Na sociedade contemporânea, surgem novas e complexas concepções de identidade e de sujeito derivadas de múltiplas “filiações” étnicas, linguísticas e religiosas. As identidades que até recentemente se vinculavam a classes, grupos ou características biológicas e possuíam uma conotação de permanência, adquiriram uma natureza mais variável e flexível, permitindo aos sujeitos compartirem simultaneamente diversas formas de identidade e manejarem milhares de imagens, de informação e de situações. Os mesmos processos que rompem com os antigos laços de pertencimento e enraizamento dão lugar ao surgimento de outra identidade capaz de integrar diversos aspectos da vida social coletiva,10 mediante a aquisição de conhecimentos e valores e do estabelecimento de novas relações sociais.
Na obra, a identidade dos personagens é marcada por um jogo constante de movimentos de inclusão e exclusão, de sentimentos de pertencimento e não pertencimento, realçando as distintas identidades assumidas pela personagem protagonista. Graças, talvez, a esse jogo de mutações identitárias que requerem novas aprendizagens e conhecimentos, Kehinde, apesar das adversidades, tenha se tornado capaz de assumir os rumos de sua vida, convertendo-se em senhora do seu destino. O exemplo da protagonista parece sugerir a outras mulheres a possibilidade de reconhecer-se nela e considerar as múltiplas possibilidades de construir histórias capazes de dar outros significados ao seu mundo, modificando os rumos de uma vida adversa.11
Na escrita da obra, Ana Maria Gonçalves recorreu a arquivos,12 jornais, testemunhos da época e relatos dos viajantes e comerciantes do Brasil colonial, analisando-os sob uma perspectiva histórica, antropológica e sociológica. Essa diversidade de fontes converteu o livro em uma crônica histórica, em um escrito autobiográfico e em uma obra de conteúdo epistolar, dificultando, assim, definir-se o gênero adotado. Esses recursos lhe proporcionaram a liberdade para construir e transformar personagens e acontecimentos históricos em fictícios e manipular acontecimentos históricos concebidos como “verdadeiros” por meio de novas versões. E, ainda, a liberdade para preencher as lacunas omitidas pela historiografia oficial.
Sem se importar com a fidedignidade histórica, a autora opta pela verossimilhança ao descrever a Independência do Brasil, o desenvolvimento do sistema escravista, a sublevação dos Malês,13 em 1835, a influência inglesa contra o tráfico de escravos, a aprovação da Lei do Ventre Livre e a proibição do comércio de escravos,14 fatos que caracterizaram a sociedade brasileira da época em que se desenvolve o romance.

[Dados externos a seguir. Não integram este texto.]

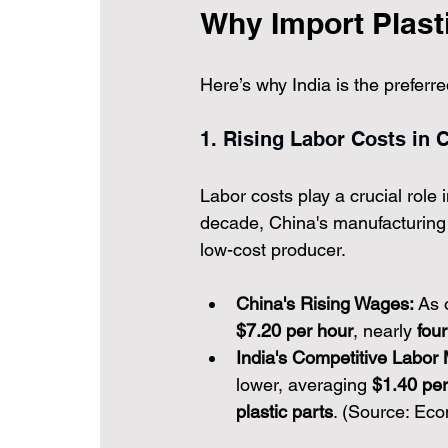
Why Import Plast
Here’s why India is the preferre
1. Rising Labor Costs in C
Labor costs play a crucial role
decade, China's manufacturing 
low-cost producer.
China's Rising Wages:
 As 
$7.20 per hour
, nearly 
fou
India's Competitive Labor 
lower, averaging 
$1.40 per
plastic parts
. (Source: Ec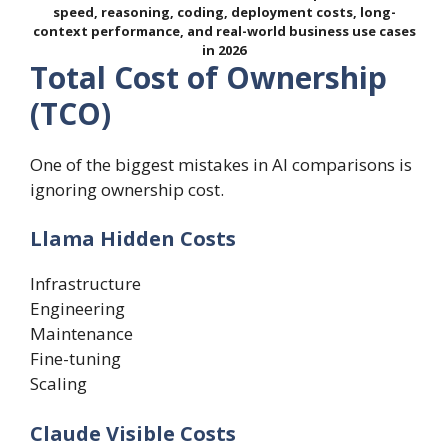
speed, reasoning, coding, deployment costs, long-
context performance, and real-world business use cases
in 2026
Total Cost of Ownership
(TCO)
One of the biggest mistakes in AI comparisons is
ignoring ownership cost.
Llama Hidden Costs
Infrastructure
Engineering
Maintenance
Fine-tuning
Scaling
Claude Visible Costs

A história narrada é a de uma sociedade exposta em suas contradições e antagonismos, que vai se construindo cotidianamente com seus acontecimentos e as histórias dos sujeitos. É a história de uma sociedade violenta, sobretudo contra quem desafiava o poder e seus poderosos, mas também histórias de criação de hiatos e rupturas capazes de tornar próximo o diferente; de aproximar as heterogeneidades e tornar possível o que parecia impossível. Relatos humanos sobre paixões humanas: rivalidades entre mulheres e homens brancos e negros; histórias de mulheres brancas com ciúmes de mulheres negras e de homens brancos com ciúmes de negros; histórias de negros inteligentes, letrados e cultos e de senhores e senhoras brancas analfabetas, incultas e dependentes dos conhecimentos dos negros.
Trata-se de uma obra em que as contradições e os antagonismos relacionados com as lutas e as disputas pelo poder, amor, reconhecimento e liberdade de entrecruzam por meio de fatos reais ou da ficção, possibilitando aos personagens compor novas identidades distintas das usualmente mostradas no romance brasileiro. Histórias de vencidos que se tornam vencedores e de lutas pelo reconhecimento e pela liberdade. Situações em que a opressão e a submissão de mulheres negras, exemplificadas em Kehinde criança, são superadas por vivências exitosas e conquistas de liberdade, autonomia, dignidade e respeito, como foi o caso de Kehinde adulta.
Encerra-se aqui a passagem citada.